At the beginning of the year, we are all full of good intentions. One of the most common is to be better organized, both personally and in our professional lives. These resolutions also happen with companies, for example with regard to cost-accounting. But is it best done daily, frequently, monthly, or quarterly? This article analyses the issue.

Thanks to cost-accounting, we can analyse and keep control of the costs generated by the company, where they occur, how they evolve at different times and with regard to the established budget. 

This kind of accounting can therefore be a great tool for improving the efficiency of cost management within the company, making cost-accounting a business necessity. The question is "how often?" Cost-accounting, being an internal mechanism, is not required by law, and is not subject to any fixed requirements or obligations, but we can make an assessment of the best practice in the matter.

To decide how often we want to carry out this kind of accounting exercise, we need to consider two principal factors: the effort required to do it, and the benefits it brings.

  • Daily monitoring
  • Quarterly monitoring
  • Monthly monitoring 

Daily monitoring

Daily, or at least fairly frequent checking of costs allows the detection of any irregularity or deviation almost instantly. This is obviously very beneficial in that it allows us to cut short the problems, because early detection makes it much easier to rectify the situation.
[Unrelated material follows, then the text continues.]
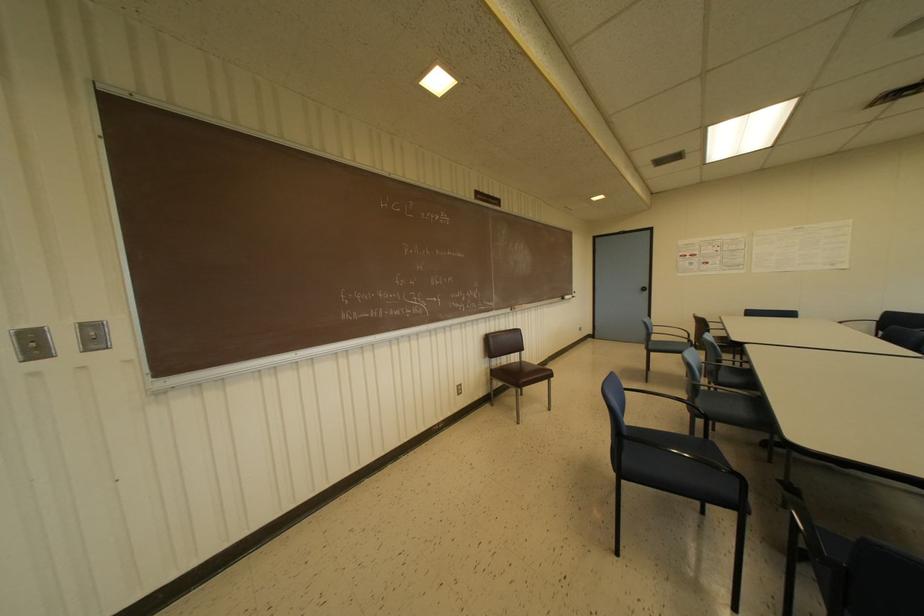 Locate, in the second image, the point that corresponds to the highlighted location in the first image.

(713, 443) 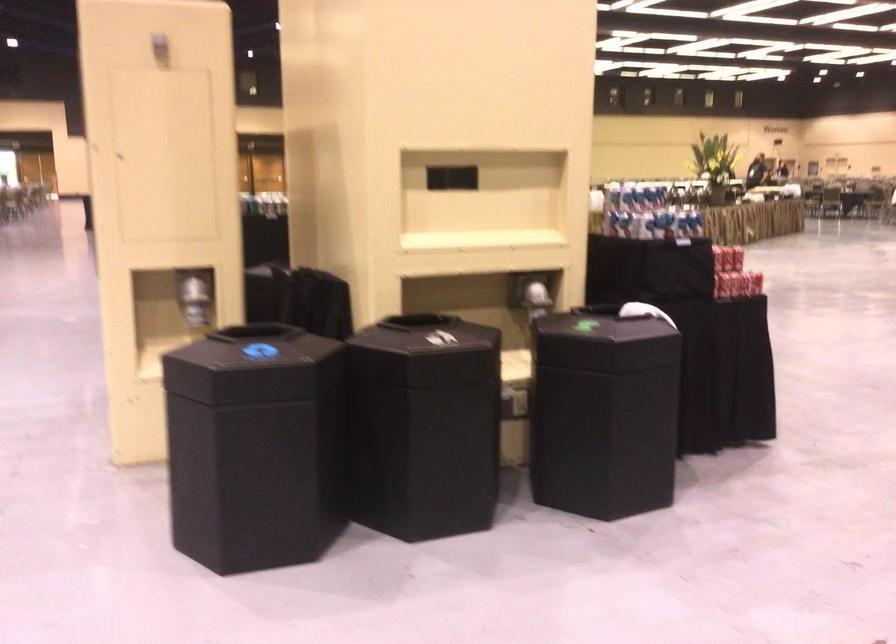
But it is also true that this kind of monitoring can be impossible without access to up-to-date expenditure information and details of costs incurred. Today, we have technologies that make it possible to track the company's costs almost in real time. An example of this is Captio, which allows business travel costs incurred by employees to be recorded and categorized instantaneously. So, with this kind of tool available to automate and simplify monitoring, it may be very beneficial to be able to make it a routine action.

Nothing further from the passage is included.